21. It cannot be disputed and is a matter of common knowledge that there are a large number of preventive measures that can be taken by a person who needs to protect himself from the ultra-violet rays. Use of creams, sun-shed and other amenities would be beneficial for the individual alleged to be intolerable to sun rays. It does not require change of a permanent character in the motor vehicle, that too, in utter violation of the provisions of the statute. Suffice it to note that the reliance placed upon the literature before us is misconceived and misdirected. The interpretation of law is not founded on a single circumstance, particularly when such circumstance is so very individualistic. The Court is not expected to go into individual cases while dealing with interpretation of law. It is a settled canon of interpretative jurisprudence that hardship of few cannot be the basis for determining the validity of any statute. The law must be interpreted and applied on its plain language. (Ref. Saurabh Chaudri & Ors. v. Union of India & Ors. [AIR 2004 SC 361].
22. In IA 4, a similar request is made. We are not dealing with individual cases and individual inconvenience cannot be a ground for giving the law a different interpretation.
23. The petitioner argued with some vehemence that despite a clear direction of this Court, the appellate authority has utterly failed in enforcing the law. According to him, in majority of the vehicles in the NCT Delhi and the surrounding districts of UP, like Ghaziabad, Noida as well as towns of Haryana surrounding Delhi, law is violated with impunity. All safety glasses are posted either with Jet black films or light coloured films. He has referred to two instances, one of rape in Ghaziabad and the other of kidnapping, where the cars involved in the commission of the crime had black films. He has also stated that as per the press reports, the vehicles which are involved in hit and run cases are also vehicles with black films posted on the safety glasses.
24. We are really not emphasizing on the security threat to the society at large by use of black films but it is a clear violation of law. Interms of Rule 100, no material including films of any VLT can be pasted on the safety glasses of the car and this law is required to be enforced without demur and delay.
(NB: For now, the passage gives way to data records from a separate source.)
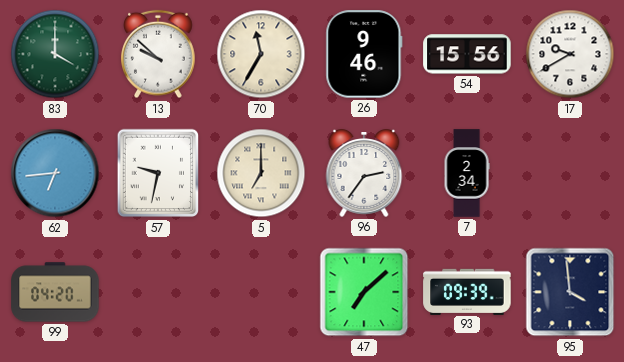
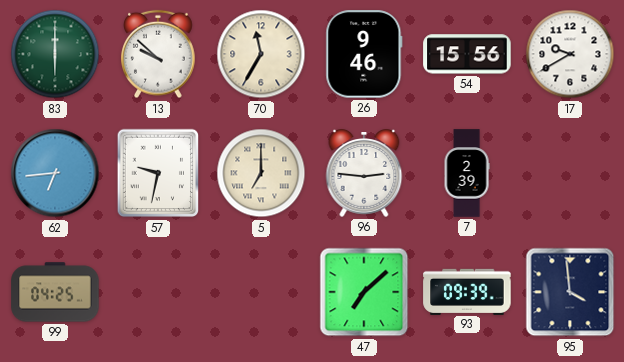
83: 4:00 -> 6:00
96: 2:36 -> 2:46
7: 2:34 -> 2:39
99: 04:20 -> 04:25
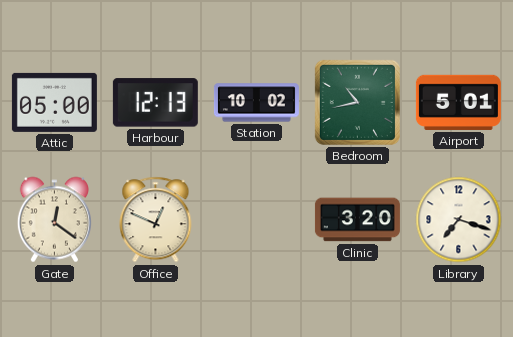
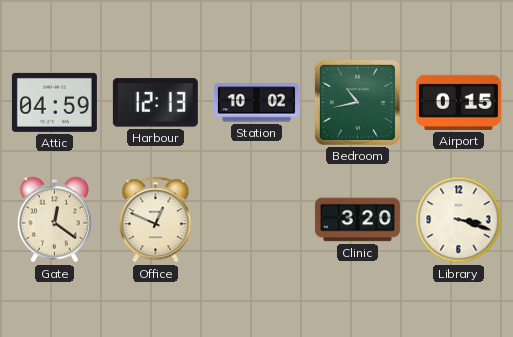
Attic: 05:00 -> 04:59
Airport: 5:01 -> 0:15
Library: 7:18 -> 3:18
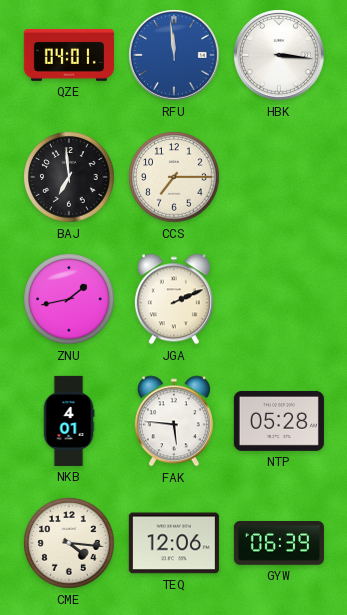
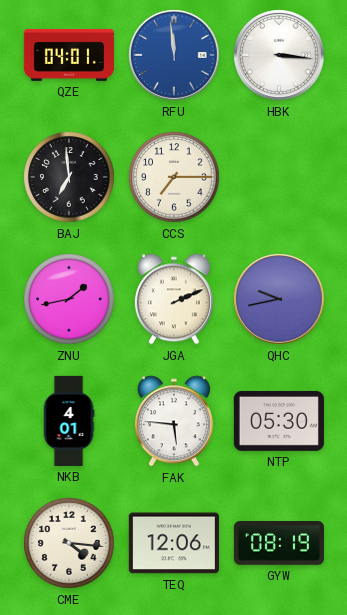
QHC: none -> 9:43
NTP: 05:28 -> 05:30
GYW: 06:39 -> 08:19
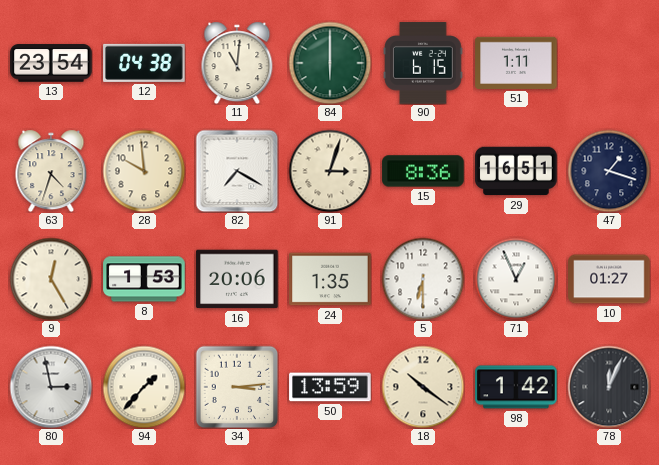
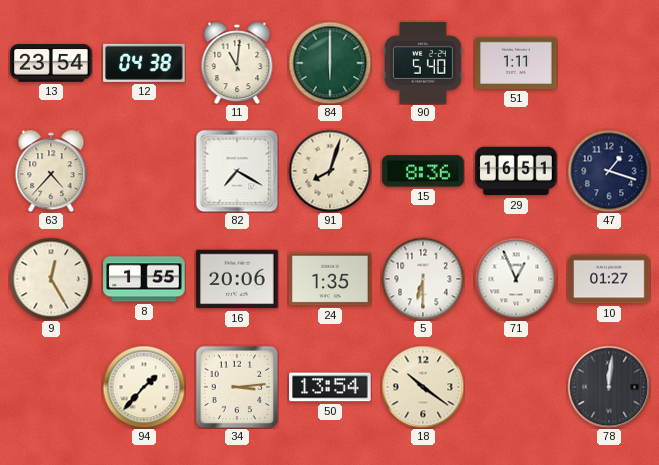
90: 6:15 -> 5:40
63: 4:33 -> 4:37
28: 9:59 -> none
91: 3:03 -> 8:03
8: 1:53 -> 1:55
80: 2:58 -> none
50: 13:59 -> 13:54
98: 1:42 -> none
78: 12:04 -> 12:01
Thus, we pass the following orders :
a. All the applications filed for clarification and modification are dismissed, however, without any order as to costs.
b. All the Director Generals of Police/Commissioners of Police are hereby again directed to ensure complete compliance of the judgment of this Court in its true spirit and substance. They shall not permit pasting of any material, including films of any VLT, on the safety glasses of any vehicle.
c. We reiterate that the police authorities shall not only challan the offenders but ensure that the black or any other films or material pasted on the safety glasses are removed forthwith.
d. We make it clear at this stage that we would not initiate any proceedings against the Director Generals of Police/Commissioners of Police of the respective States/Union Territories but issue a clear warning that in the event of non-compliance of the judgment of this Court now, and upon it being brought to the notice of this Court, the Court shall be compelled to take appropriate action under the provisions of the Contempt of Courts Act, 1971 without any further notice to the said officers. We do express a pious hope that the high responsible officers of the police cadre like Director General/Commissioner of Police would not permit such a situation to arise and would now ensure compliance of the judgment without default, demur and delay.
e. Copies of this judgment be sent to all concerned by the Registry including the Chief Secretaries of the respective States forthwith.